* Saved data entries
= Beginning of Section =

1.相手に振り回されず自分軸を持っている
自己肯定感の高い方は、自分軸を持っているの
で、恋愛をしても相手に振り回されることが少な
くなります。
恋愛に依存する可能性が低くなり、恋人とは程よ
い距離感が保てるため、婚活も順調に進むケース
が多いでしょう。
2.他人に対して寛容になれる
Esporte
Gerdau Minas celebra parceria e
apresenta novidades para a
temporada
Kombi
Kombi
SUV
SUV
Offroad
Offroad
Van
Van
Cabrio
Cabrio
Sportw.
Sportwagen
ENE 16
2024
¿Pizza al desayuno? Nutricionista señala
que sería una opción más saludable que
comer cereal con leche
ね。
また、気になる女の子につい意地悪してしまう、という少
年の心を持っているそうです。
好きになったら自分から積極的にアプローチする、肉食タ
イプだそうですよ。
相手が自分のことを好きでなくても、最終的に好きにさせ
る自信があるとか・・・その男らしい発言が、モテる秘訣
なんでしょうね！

= End of Section =

* Activity
Restate the data above word for word, omitting nothing.

* Written response
1.相手に振り回されず自分軸を持っている
自己肯定感の高い方は、自分軸を持っているの
で、恋愛をしても相手に振り回されることが少な
くなります。
恋愛に依存する可能性が低くなり、恋人とは程よ
い距離感が保てるため、婚活も順調に進むケース
が多いでしょう。
2.他人に対して寛容になれる
Esporte
Gerdau Minas celebra parceria e
apresenta novidades para a
temporada
Kombi
Kombi
SUV
SUV
Offroad
Offroad
Van
Van
Cabrio
Cabrio
Sportw.
Sportwagen
ENE 16
2024
¿Pizza al desayuno? Nutricionista señala
que sería una opción más saludable que
comer cereal con leche
ね。
また、気になる女の子につい意地悪してしまう、という少
年の心を持っているそうです。
好きになったら自分から積極的にアプローチする、肉食タ
イプだそうですよ。
相手が自分のことを好きでなくても、最終的に好きにさせ
る自信があるとか・・・その男らしい発言が、モテる秘訣
なんでしょうね！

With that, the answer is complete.